The pelvis to hands drill helps you organize one of the most important pieces of impact: the relationship between your body rotation and your hand position. If you struggle with flipping the club, early release, or a cramped-looking impact, this drill gives you a simple visual that can quickly improve contact. Instead of thinking only about the clubhead, you learn to match your hands to the rotation of your pelvis so your body can keep leading the motion through the strike.
How the Drill Works
The basic idea is to use your belt buckle as a visual reference for how open your pelvis is at impact, then compare that to where your hands and shaft are pointing. At a solid impact position, your pelvis is open while your hands are still working with that rotation rather than throwing past it.
A helpful way to picture it is this:
- If your hands and club are lined up in a similar direction to your belt buckle, they are more parallel.
- If your hands and club cross the direction of your belt buckle, they are more perpendicular.

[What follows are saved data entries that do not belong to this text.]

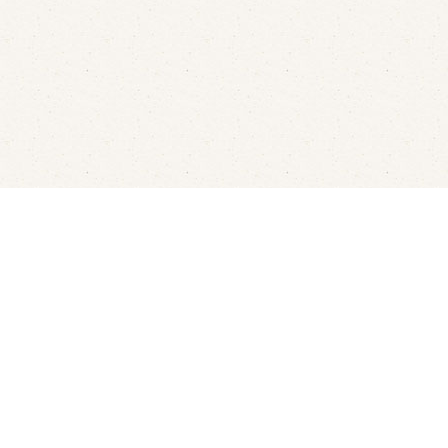
Fluisterbootjes verhuur
Kanov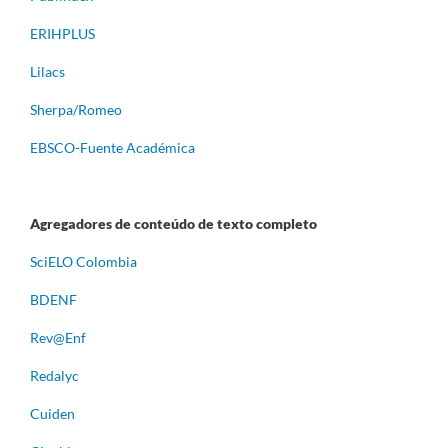
ERIHPLUS
Lilacs
Sherpa/Romeo
EBSCO-Fuente Académica
Agregadores de conteúdo de texto completo
S
ciELO Colombia
BDENF
Rev@Enf
Redalyc
Cuiden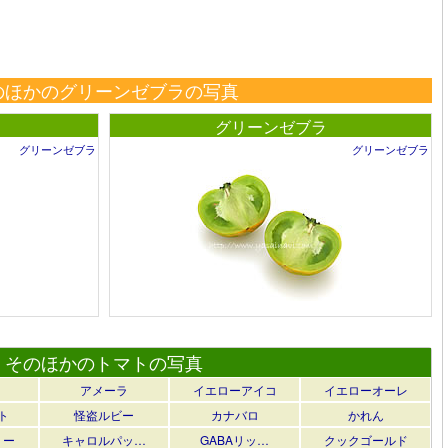
のほかのグリーンゼブラの写真
グリーンゼブラ
グリーンゼブラ
グリーンゼブラ
そのほかのトマトの写真
アメーラ
イエローアイコ
イエローオーレ
ト
怪盗ルビー
カナバロ
かれん
リー
キャロルパッ…
GABAリッ…
クックゴールド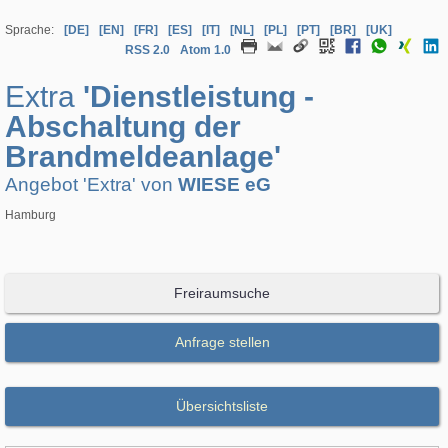
Sprache:
[DE]
[EN]
[FR]
[ES]
[IT]
[NL]
[PL]
[PT]
[BR]
[UK]
RSS 2.0
Atom 1.0
Extra
'Dienstleistung -
Abschaltung der
Brandmeldeanlage'
Angebot 'Extra' von
WIESE eG
Hamburg
Freiraumsuche
Anfrage stellen
Übersichtsliste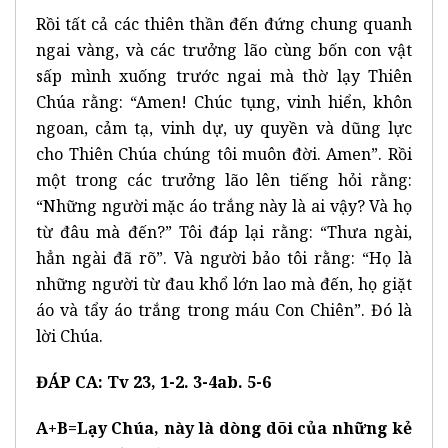
Rồi tất cả các thiên thần đến đứng chung quanh
ngai vàng, và các trưởng lão cùng bốn con vật
sấp mình xuống trước ngai mà thờ lạy Thiên
Chúa rằng: “Amen! Chúc tụng, vinh hiển, khôn
ngoan, cảm tạ, vinh dự, uy quyền và dũng lực
cho Thiên Chúa chúng tôi muôn đời. Amen”. Rồi
một trong các trưởng lão lên tiếng hỏi rằng:
“Những người mặc áo trắng này là ai vậy? Và họ
từ đâu mà đến?” Tôi đáp lại rằng: “Thưa ngài,
hẳn ngài đã rõ”. Và người bảo tôi rằng: “Họ là
những người từ đau khổ lớn lao mà đến, họ giặt
áo và tẩy áo trắng trong máu Con Chiên”. Đó là
lời Chúa.
ĐÁP CA: Tv 23, 1-2. 3-4ab. 5-6
A+B=
Lạy Chúa, này là dòng dõi của những kẻ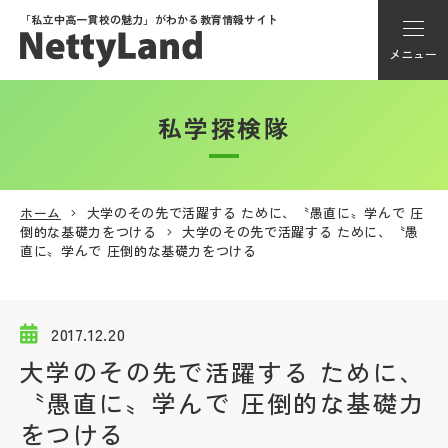
「私立中高一貫校の魅力」が
わかる教育情報サイト
メニュー
私学探検隊
アカウント登録
Myページ
ホーム
大学のその先で活躍する ために、〝愚直に〟学んで 圧
倒的な基礎力をつける
大学のその先で活躍する ために、〝愚
メニュー
直に〟学んで 圧倒的な基礎力をつける
学校選び
2017.12.20
学校動画
大学のその先で活躍する ために、
〝愚直に〟学んで 圧倒的な基礎力
私学探検隊
をつける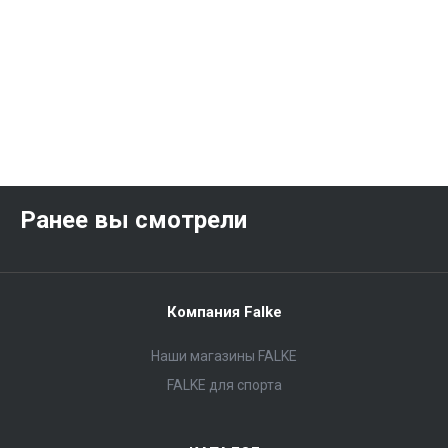
Ранее вы смотрели
Компания Falke
Наши магазины FALKE
FALKE для спорта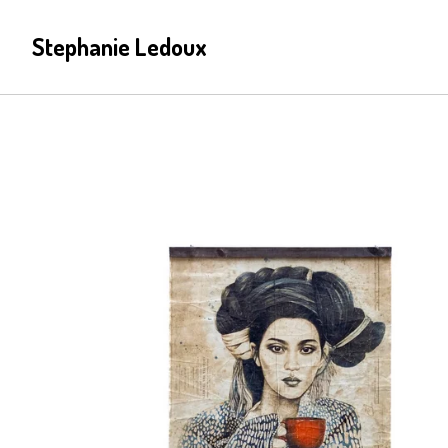
Stephanie Ledoux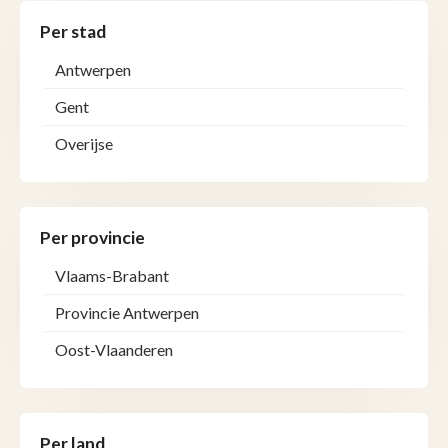
Per stad
Antwerpen
Gent
Overijse
Per provincie
Vlaams-Brabant
Provincie Antwerpen
Oost-Vlaanderen
Per land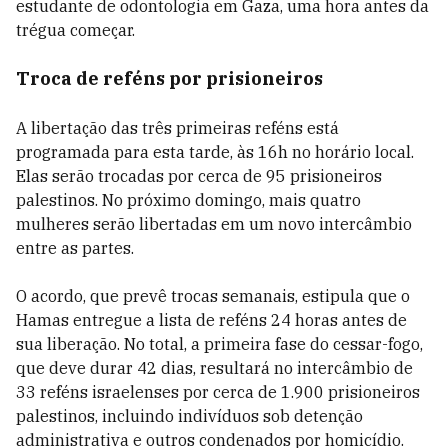
estudante de odontologia em Gaza, uma hora antes da
trégua começar.
Troca de reféns por prisioneiros
A libertação das três primeiras reféns está
programada para esta tarde, às 16h no horário local.
Elas serão trocadas por cerca de 95 prisioneiros
palestinos. No próximo domingo, mais quatro
mulheres serão libertadas em um novo intercâmbio
entre as partes.
O acordo, que prevê trocas semanais, estipula que o
Hamas entregue a lista de reféns 24 horas antes de
sua liberação. No total, a primeira fase do cessar-fogo,
que deve durar 42 dias, resultará no intercâmbio de
33 reféns israelenses por cerca de 1.900 prisioneiros
palestinos, incluindo indivíduos sob detenção
administrativa e outros condenados por homicídio.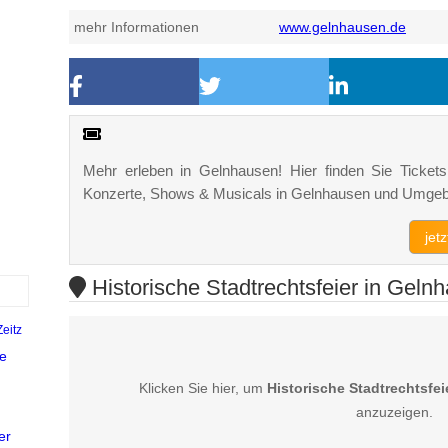
mehr Informationen
www.gelnhausen.de
Mehr erleben in Gelnhausen! Hier finden Sie Tickets,
Konzerte, Shows & Musicals in Gelnhausen und Umge
jet
Historische Stadtrechtsfeier in Geln
Zeitz
e
Klicken Sie hier, um
Historische Stadtrechtsfe
)
anzuzeigen.
er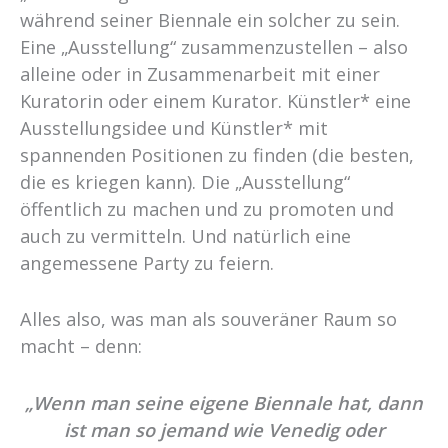
während seiner Biennale ein solcher zu sein.
Eine „Ausstellung“ zusammenzustellen – also
alleine oder in Zusammenarbeit mit einer
Kuratorin oder einem Kurator. Künstler* eine
Ausstellungsidee und Künstler* mit
spannenden Positionen zu finden (die besten,
die es kriegen kann). Die „Ausstellung“
öffentlich zu machen und zu promoten und
auch zu vermitteln. Und natürlich eine
angemessene Party zu feiern.
Alles also, was man als souveräner Raum so
macht – denn:
„Wenn man seine eigene Biennale hat, dann
ist man so jemand wie Venedig oder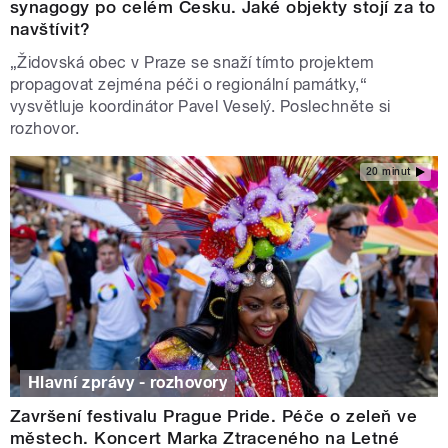
synagogy po celém Česku. Jaké objekty stojí za to
navštívit?
„Židovská obec v Praze se snaží tímto projektem
propagovat zejména péči o regionální památky,“
vysvětluje koordinátor Pavel Veselý. Poslechněte si
rozhovor.
20 minut
Hlavní zprávy - rozhovory
Završení festivalu Prague Pride. Péče o zeleň ve
městech. Koncert Marka Ztraceného na Letné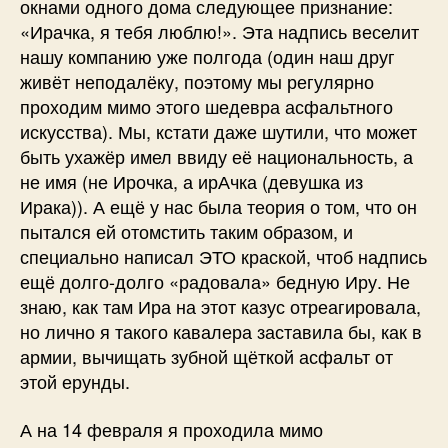
окнами одного дома следующее признание:
«Ирачка, я тебя люблю!». Эта надпись веселит
нашу компанию уже полгода (один наш друг
живёт неподалёку, поэтому мы регулярно
проходим мимо этого шедевра асфальтного
искусства). Мы, кстати даже шутили, что может
быть ухажёр имел ввиду её национальность, а
не имя (не Ирочка, а ирАчка (девушка из
Ирака)). А ещё у нас была теория о том, что он
пытался ей отомстить таким образом, и
специально написал ЭТО краской, чтоб надпись
ещё долго-долго «радовала» бедную Иру. Не
знаю, как там Ира на этот казус отреагировала,
но лично я такого кавалера заставила бы, как в
армии, вычищать зубной щёткой асфальт от
этой ерунды.
А на 14 февраля я проходила мимо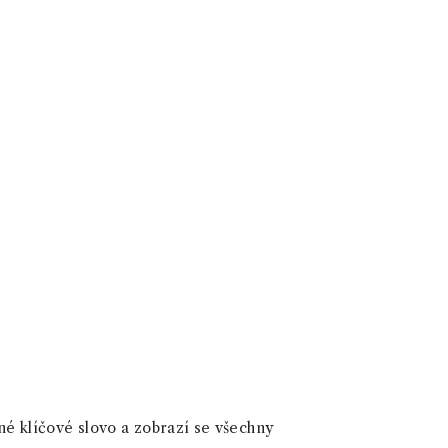
né klíčové slovo a zobrazí se všechny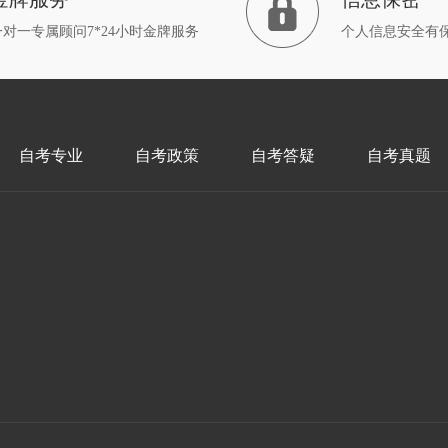
一对一专属顾问7*24小时金牌服务
个人信息安全有
自考专业
自考政策
自考答疑
自考真题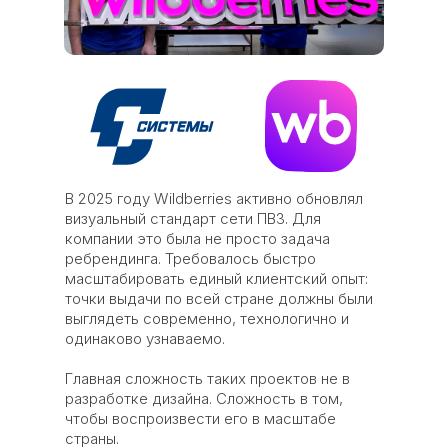
В 2025 году Wildberries активно обновлял
визуальный стандарт сети ПВЗ. Для
компании это была не просто задача
ребрендинга. Требовалось быстро
масштабировать единый клиентский опыт:
точки выдачи по всей стране должны были
выглядеть современно, технологично и
одинаково узнаваемо.
Главная сложность таких проектов не в
разработке дизайна. Сложность в том,
чтобы воспроизвести его в масштабе
страны.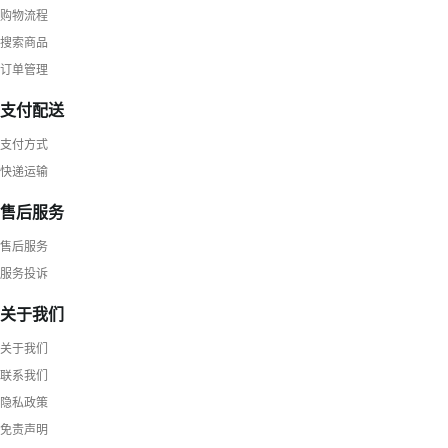
购物流程
搜索商品
订单管理
支付配送
支付方式
快递运输
售后服务
售后服务
服务投诉
关于我们
关于我们
联系我们
隐私政策
免责声明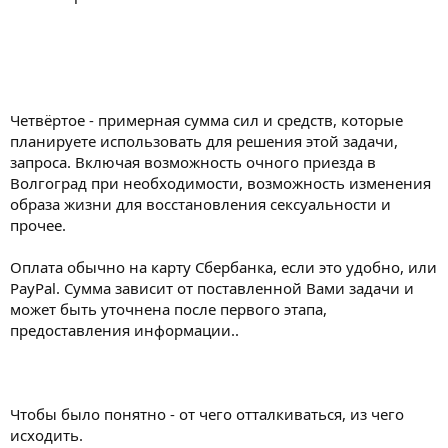
Четвёртое - примерная сумма сил и средств, которые
планируете использовать для решения этой задачи,
запроса. Включая возможность очного приезда в
Волгоград при необходимости, возможность изменения
образа жизни для восстановления сексуальности и
прочее.
Оплата обычно на карту Сбербанка, если это удобно, или
PayPal. Сумма зависит от поставленной Вами задачи и
может быть уточнена после первого этапа,
предоставления информации..
Чтобы было понятно - от чего отталкиваться, из чего
исходить.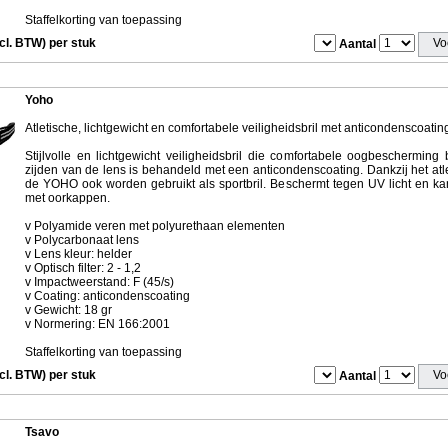
Staffelkorting van toepassing
ncl. BTW) per stuk
Aantal
Yoho
Atletische, lichtgewicht en comfortabele veiligheidsbril met anticondenscoatin
Stijlvolle en lichtgewicht veiligheidsbril die comfortabele oogbescherming
zijden van de lens is behandeld met een anticondenscoating. Dankzij het atl
de YOHO ook worden gebruikt als sportbril. Beschermt tegen UV licht en 
met oorkappen.
v Polyamide veren met polyurethaan elementen
v Polycarbonaat lens
v Lens kleur: helder
v Optisch filter: 2 - 1,2
v Impactweerstand: F (45/s)
v Coating: anticondenscoating
v Gewicht: 18 gr
v Normering: EN 166:2001
Staffelkorting van toepassing
ncl. BTW) per stuk
Aantal
Tsavo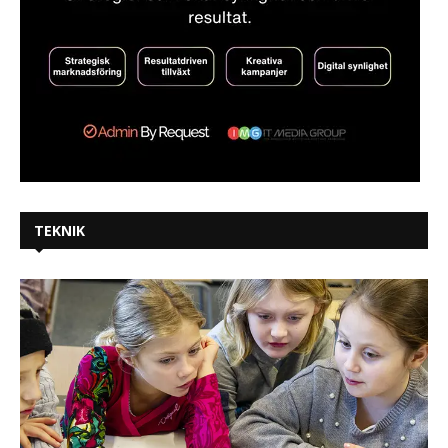
TEKNIK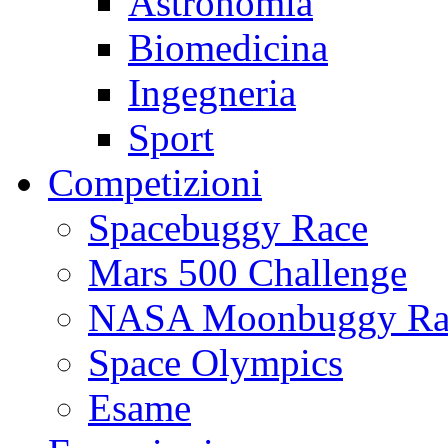
Astronomia
Biomedicina
Ingegneria
Sport
Competizioni
Spacebuggy Race
Mars 500 Challenge
NASA Moonbuggy Ra
Space Olympics
Esame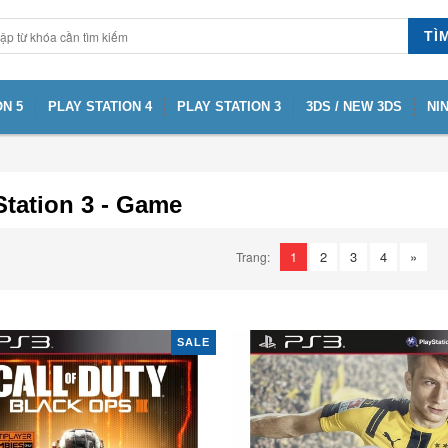
TÌ
N 5
PLAY STATION 4
PLAY STATION 3
3DS / NEW 3DS
NI
Station 3 - Game
1
2
3
4
»
Trang:
SALE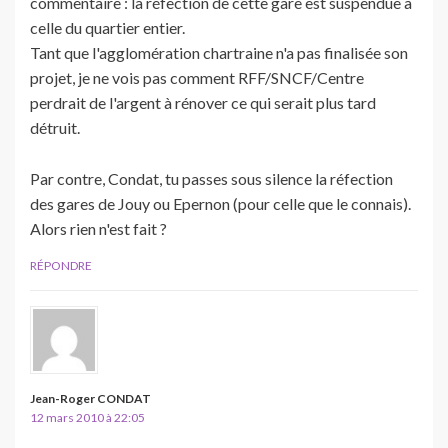
commentaire : la réfection de cette gare est suspendue à
celle du quartier entier.
Tant que l'agglomération chartraine n'a pas finalisée son
projet, je ne vois pas comment RFF/SNCF/Centre
perdrait de l'argent à rénover ce qui serait plus tard
détruit.
Par contre, Condat, tu passes sous silence la réfection
des gares de Jouy ou Epernon (pour celle que le connais).
Alors rien n'est fait ?
RÉPONDRE
Jean-Roger CONDAT
12 mars 2010 à 22:05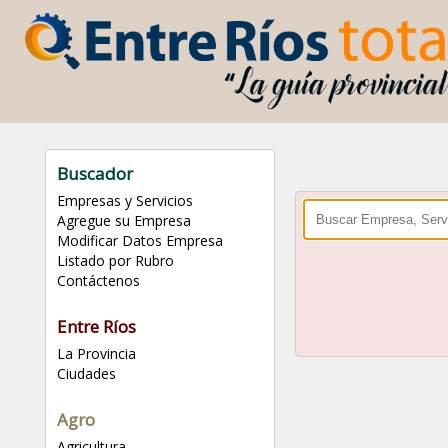
Buscador
Empresas y Servicios
Agregue su Empresa
Modificar Datos Empresa
Listado por Rubro
Contáctenos
Entre Ríos
La Provincia
Ciudades
Agro
Agricultura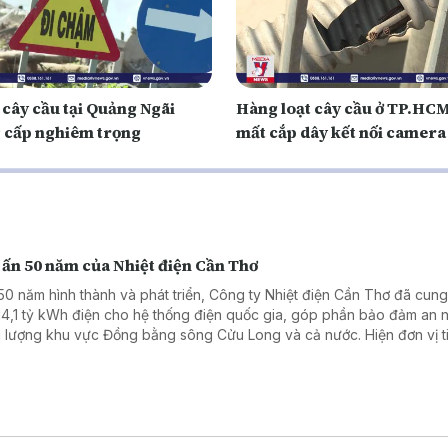
ầu tại Quảng Ngãi
Hàng loạt cây cầu ở TP.HCM
 cấp nghiêm trọng
mất cắp dây kết nối camera
 ấn 50 năm của Nhiệt điện Cần Thơ
50 năm hình thành và phát triển, Công ty Nhiệt điện Cần Thơ đã cun
14,1 tỷ kWh điện cho hệ thống điện quốc gia, góp phần bảo đảm an n
 lượng khu vực Đồng bằng sông Cửu Long và cả nước. Hiện đơn vị t
n khai chuyển đổi nhiên liệu Nhà máy Nhiệt điện Ô Môn I, hướng tới n
 quả sản xuất, kinh doanh.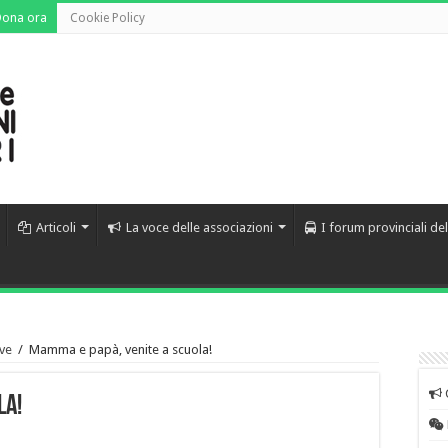
Dona ora
Cookie Policy
Articoli
La voce delle associazioni
I forum provinciali de
ve
/
Mamma e papà, venite a scuola!
la!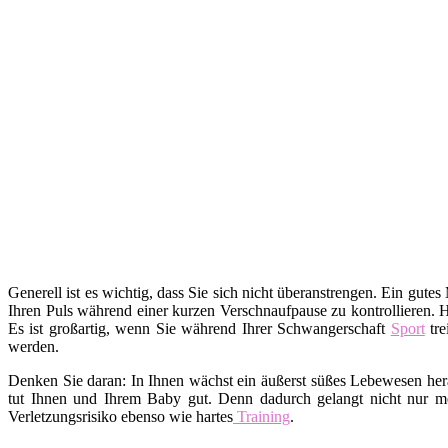
Generell ist es wichtig, dass Sie sich nicht überanstrengen. Ein gutes
Ihren Puls während einer kurzen Verschnaufpause zu kontrollieren. 
Es ist großartig, wenn Sie während Ihrer Schwangerschaft
Sport
tre
werden.
Denken Sie daran: In Ihnen wächst ein äußerst süßes Lebewesen hera
tut Ihnen und Ihrem Baby gut. Denn dadurch gelangt nicht nur me
Verletzungsrisiko ebenso wie hartes
Training
.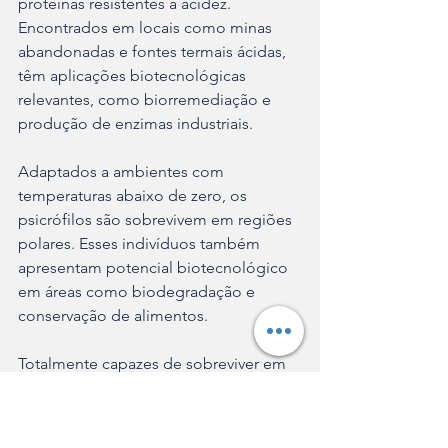
proteínas resistentes à acidez. 
Encontrados em locais como minas 
abandonadas e fontes termais ácidas, 
têm aplicações biotecnológicas 
relevantes, como biorremediação e 
produção de enzimas industriais. 
Adaptados a ambientes com 
temperaturas abaixo de zero, os 
psicrófilos são sobrevivem em regiões 
polares. Esses indivíduos também 
apresentam potencial biotecnológico 
em áreas como biodegradação e 
conservação de alimentos.
Totalmente capazes de sobreviver em 
ambientes de elevado pH alcalinos, 
como lagos de soda, os  alcalófilos 
possuem enzimas estáveis em pH 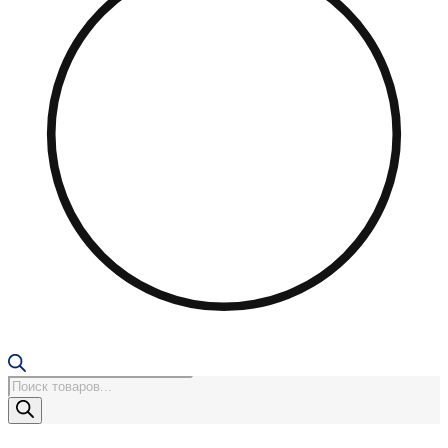
Поиск
товаров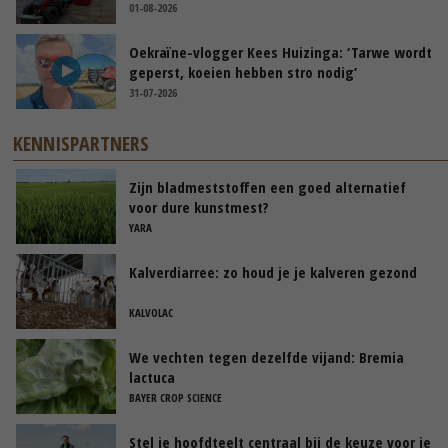
01-08-2026
Oekraïne-vlogger Kees Huizinga: ‘Tarwe wordt
geperst, koeien hebben stro nodig’
31-07-2026
KENNISPARTNERS
Zijn bladmeststoffen een goed alternatief
voor dure kunstmest?
YARA
Kalverdiarree: zo houd je je kalveren gezond
KALVOLAC
We vechten tegen dezelfde vijand: Bremia
lactuca
BAYER CROP SCIENCE
Stel je hoofdteelt centraal bij de keuze voor je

In a good strike, your pelvis is typically open at impact—roughly in the 40 to 45 degree range—while your forearms and shaft are still organized enough that the hands have not raced past the body. That means your hands will feel much more connected to the opening pelvis than most golfers expect.
This is why the drill is so useful. Many players release the club too early, which causes the hands and shaft to become “perpendicular” to the pelvis too soon. When that happens, you tend to lose shaft lean, lose body-driven speed, and throw away the structure of impact.
With this drill, you make short swings and train the opposite pattern: your pelvis keeps leading, and your hands stay aligned with that rotation longer. That improves sequencing, helps you delay arm extension until the right time, and gives you a more compressed, stable strike.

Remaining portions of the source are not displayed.